Even MVPs make mistakes

We’re in the middle of our last mock go-live before this weekend’s prod change-over.  We’re using an SRDF process to move the DB files from the current prod to the new prod.  This is our big SQL R2 cluster and what usually happens is that they present the drives to the cluster and then I run my script to bring the DBs back online.

Well what happened this time is that the drives weren’t added as SQL dependencies and therefore SQL couldn’t see them in order to bring the drives back online.  Well, I didn’t think to check that.  Instead what I did was I just deleted the DBs thinking that just starting from scratch would be the best way to go.  What ended up happening though is that SQL deleted the newly presented data files.  So the moral of this story is that even though SQL can’t see the drives to be able to attach the files, it can apparently see them well enough to delete them behind your back.  Thanks clustering team!
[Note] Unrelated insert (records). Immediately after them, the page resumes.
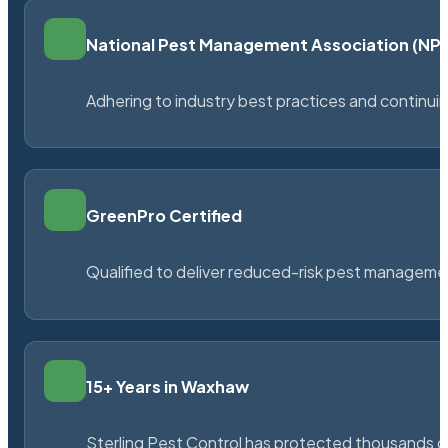
National Pest Management Association (N
Adhering to industry best practices and continu
GreenPro Certified
Qualified to deliver reduced-risk pest managem
15+ Years in Waxhaw
Sterling Pest Control has protected thousands 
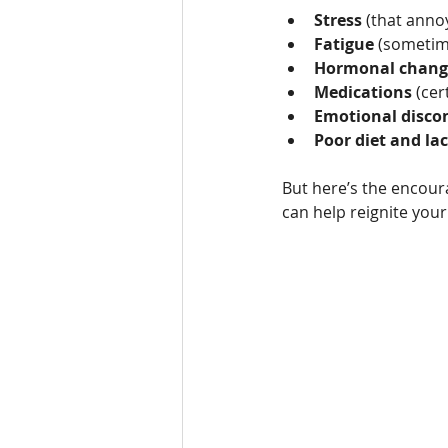
Stress
 (that annoy
Fatigue
 (sometime
Hormonal chang
Medications
 (cer
Emotional disco
Poor diet and lac
But here’s the encour
can help reignite your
And so this isn’t entirely just a complaining session, here’s the query you can use to see which drives your clustered instance of SQL can see.

SELECT * FROM sys.dm_io_cluster_shared_drives

Now I’ve you’ve got drives in the cluster that SQL can’t see, all you have to do is add them as a dependency to the SQL service and you’ll be fine.  And in Windows 2008 you can do that while the service is online, but in 2003 and below you have to take SQL offline to add them.

Oh, and just for completion, you can tell which nodes are in your cluster by using this:

SELECT * FROM sys.dm_os_cluster_nodes

Here’s a quick update:  The errors I caused and fixed this morning had some residual problems.  Because once you make a mistake and try to fix it, you’ve already got mistakes on your mind and you’re not thinking clearly.  This is why I’m always advocating having restore scripts ready to go in a manner that you don’t have to think about it in a crisis.  You always want things to be as easy as possible.  And this is also why I’m always saying that you should have standardized troubleshooting scripts and everyone should know how to use them.  You don’t want individual DBAs inventing new methods on the fly.  You should all know what scripts are being run to troubleshoot if at all possible.